AGENCE NATIONALE DE LA COHESION DES TERRITOIRES

Après l'adoption au Sénat, la proposition de loi passera à l'Assemblée nationale en février

Intervention de Jacqueline Gourault, ministre de la Cohésion des territoires et des Relations avec les collectivités territoriales, au Sénat

© Image extraite de la vidéo du Sénat


Publié le 13/11/2018

Le 8 novembre dernier, le Sénat a adopté, en première lecture et avec très une large majorité, le projet de loi portant création d’une Agence nationale de la cohésion des territoires. Le 31 octobre, la ministre de la Cohésion des territoires et des Relations avec les collectivités territoriales, Jacqueline Gourault et le commissaire général à l’égalité des territoires, Serge Morvan, ont été auditionnés par le Sénat pour présenter en détails les contours et le fonctionnement de ce nouvel outil au service des territoires. Le projet sera présenté, en février prochain, à l'Assemblée nationale.

Calendrier législatif
Les deux propositions de loi portant création de l’Agence nationale de la cohésion des territoires et la nomination de son directeur général seront examinées par l’Assemblée nationale, mi-février 2019.
La commission du développement durable et de l’aménagement du territoire de l’Assemblée nationale, saisie au fond de la proposition de loi portant création de l’ANCT et pour avis de la proposition de loi portant sur la procédure de nomination de son directeur général, a désigné Yolaine de Courson (Côte d’Or - LREM) comme rapporteure, le 14 novembre dernier.
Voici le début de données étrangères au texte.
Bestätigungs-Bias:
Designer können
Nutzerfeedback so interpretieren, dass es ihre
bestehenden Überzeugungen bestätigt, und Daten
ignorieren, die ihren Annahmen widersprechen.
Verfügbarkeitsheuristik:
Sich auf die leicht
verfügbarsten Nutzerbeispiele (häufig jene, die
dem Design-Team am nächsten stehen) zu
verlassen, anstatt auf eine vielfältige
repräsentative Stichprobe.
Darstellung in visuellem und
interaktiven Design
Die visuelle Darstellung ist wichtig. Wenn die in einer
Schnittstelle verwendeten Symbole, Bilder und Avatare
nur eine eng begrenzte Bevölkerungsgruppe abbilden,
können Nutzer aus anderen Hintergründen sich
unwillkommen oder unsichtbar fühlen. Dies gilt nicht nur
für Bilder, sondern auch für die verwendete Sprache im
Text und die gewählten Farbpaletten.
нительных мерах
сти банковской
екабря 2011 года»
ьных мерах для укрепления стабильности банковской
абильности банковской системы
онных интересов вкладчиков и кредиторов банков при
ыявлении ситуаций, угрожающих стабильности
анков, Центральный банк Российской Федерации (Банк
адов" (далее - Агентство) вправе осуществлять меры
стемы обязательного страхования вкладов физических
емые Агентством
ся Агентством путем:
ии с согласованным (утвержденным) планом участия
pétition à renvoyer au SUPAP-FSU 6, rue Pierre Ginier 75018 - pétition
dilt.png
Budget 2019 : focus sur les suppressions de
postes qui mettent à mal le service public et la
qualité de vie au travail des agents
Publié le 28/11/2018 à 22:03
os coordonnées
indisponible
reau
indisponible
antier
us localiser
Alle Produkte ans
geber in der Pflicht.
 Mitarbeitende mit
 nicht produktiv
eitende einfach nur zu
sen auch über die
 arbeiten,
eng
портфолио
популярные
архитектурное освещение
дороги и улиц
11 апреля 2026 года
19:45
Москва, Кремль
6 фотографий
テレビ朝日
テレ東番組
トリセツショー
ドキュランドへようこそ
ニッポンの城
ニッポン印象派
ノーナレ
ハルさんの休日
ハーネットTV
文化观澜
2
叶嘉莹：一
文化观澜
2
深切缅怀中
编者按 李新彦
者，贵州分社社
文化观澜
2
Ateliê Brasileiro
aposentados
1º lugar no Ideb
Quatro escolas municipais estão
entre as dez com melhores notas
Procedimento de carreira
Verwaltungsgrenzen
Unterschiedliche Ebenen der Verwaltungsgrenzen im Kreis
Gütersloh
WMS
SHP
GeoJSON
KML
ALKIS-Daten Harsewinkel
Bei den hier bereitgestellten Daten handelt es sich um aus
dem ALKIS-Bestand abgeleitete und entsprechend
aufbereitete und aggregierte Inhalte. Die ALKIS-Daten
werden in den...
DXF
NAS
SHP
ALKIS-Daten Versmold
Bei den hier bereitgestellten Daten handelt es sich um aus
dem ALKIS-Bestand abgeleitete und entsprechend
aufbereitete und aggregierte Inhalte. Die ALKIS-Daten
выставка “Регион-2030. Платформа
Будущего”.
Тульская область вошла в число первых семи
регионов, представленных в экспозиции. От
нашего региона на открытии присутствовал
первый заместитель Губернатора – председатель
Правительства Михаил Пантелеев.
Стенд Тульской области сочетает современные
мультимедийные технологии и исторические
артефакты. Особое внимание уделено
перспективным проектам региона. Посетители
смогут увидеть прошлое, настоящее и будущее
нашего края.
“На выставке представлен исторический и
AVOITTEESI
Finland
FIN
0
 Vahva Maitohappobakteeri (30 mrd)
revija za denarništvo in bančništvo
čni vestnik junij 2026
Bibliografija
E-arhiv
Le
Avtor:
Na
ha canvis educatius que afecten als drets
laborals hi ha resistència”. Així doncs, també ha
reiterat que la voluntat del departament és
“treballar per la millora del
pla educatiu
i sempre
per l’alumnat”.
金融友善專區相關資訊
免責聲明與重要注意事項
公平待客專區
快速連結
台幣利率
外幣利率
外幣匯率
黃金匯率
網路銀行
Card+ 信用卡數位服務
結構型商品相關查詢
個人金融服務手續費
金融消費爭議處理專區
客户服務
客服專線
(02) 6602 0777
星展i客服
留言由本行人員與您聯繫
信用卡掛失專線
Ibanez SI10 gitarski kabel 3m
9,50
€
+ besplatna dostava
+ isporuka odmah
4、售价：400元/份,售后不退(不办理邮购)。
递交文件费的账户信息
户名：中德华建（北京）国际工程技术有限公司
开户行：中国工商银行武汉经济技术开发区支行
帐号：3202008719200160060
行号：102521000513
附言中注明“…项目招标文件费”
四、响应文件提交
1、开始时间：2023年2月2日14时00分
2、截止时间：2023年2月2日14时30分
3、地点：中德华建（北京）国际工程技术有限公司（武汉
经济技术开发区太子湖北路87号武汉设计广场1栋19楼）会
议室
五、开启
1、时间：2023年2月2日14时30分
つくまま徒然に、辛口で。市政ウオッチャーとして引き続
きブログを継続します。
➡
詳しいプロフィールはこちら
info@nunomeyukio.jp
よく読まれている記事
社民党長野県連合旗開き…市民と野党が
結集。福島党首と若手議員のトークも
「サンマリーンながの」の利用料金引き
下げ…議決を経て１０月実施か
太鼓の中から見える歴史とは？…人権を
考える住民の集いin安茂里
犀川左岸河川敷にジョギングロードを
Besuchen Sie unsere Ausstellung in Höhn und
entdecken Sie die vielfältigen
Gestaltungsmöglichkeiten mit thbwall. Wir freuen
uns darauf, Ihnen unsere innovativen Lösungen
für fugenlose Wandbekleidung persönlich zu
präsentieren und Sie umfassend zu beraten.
Coordonner les ressources et les interventions de l’État

La proposition de loi soutenue par le Gouvernement, prévoit la création d’une Agence nationale de la Cohésion des territoires : un établissement public qui permet de fédérer les moyens et ressources en ingénierie de l’État  afin de les mettre à disposition des collectivités territoriales et de les appuyer dans la mise en œuvre des projets locaux.

Comme l’a rappelé la ministre Jacqueline Gourault, le Commissariat général à l’égalité des territoires constituera la base de l’Agence, auquel s’adjoindront l’Epareca et l’Agence du numérique, hormis les missions de la French Tech. « Des mécanismes de coordination » seront par ailleurs mis en place avec l’Agence nationale de l’habitat (Anah), l’Agence nationale de la rénovation urbaine (Anru), l’Agence de l’environnement et de la maîtrise de l’énergie (Ademe) et le Centre d’études et d’expertise sur les risques, l’environnement, la mobilité et l’aménagement (Cerema).

Soutenir les territoires en difficulté

L’action de l’Agence a vocation à se déployer sur l’ensemble du territoire national au profit des collectivités territoriales et de leurs groupements. Elle ciblera, en priorité, « les territoires caractérisés par des difficultés en matière démographique, économique et d’accès aux services publics », précise un amendement adopté par le Sénat. Elle accompagnera les collectivités territoriales dans la transition écologique, la lutte contre le changement climatique, l’accès aux soins, aux transports et au numérique ainsi que la revitalisation des centre-villes et des centres bourgs.

Le préfet, représentant unique de l’Agence au niveau local

Fonctionnant sur une logique ascendante qui part des besoins locaux, l’Agence a pour objectif d’apporter une aide sur mesure aux collectivités territoriales. Son point de contact unique au niveau local sera le préfet de département, dans le rôle de délégué territorial, avec pour mission de faire aboutir les projets des territoires portés par les élus et les habitants.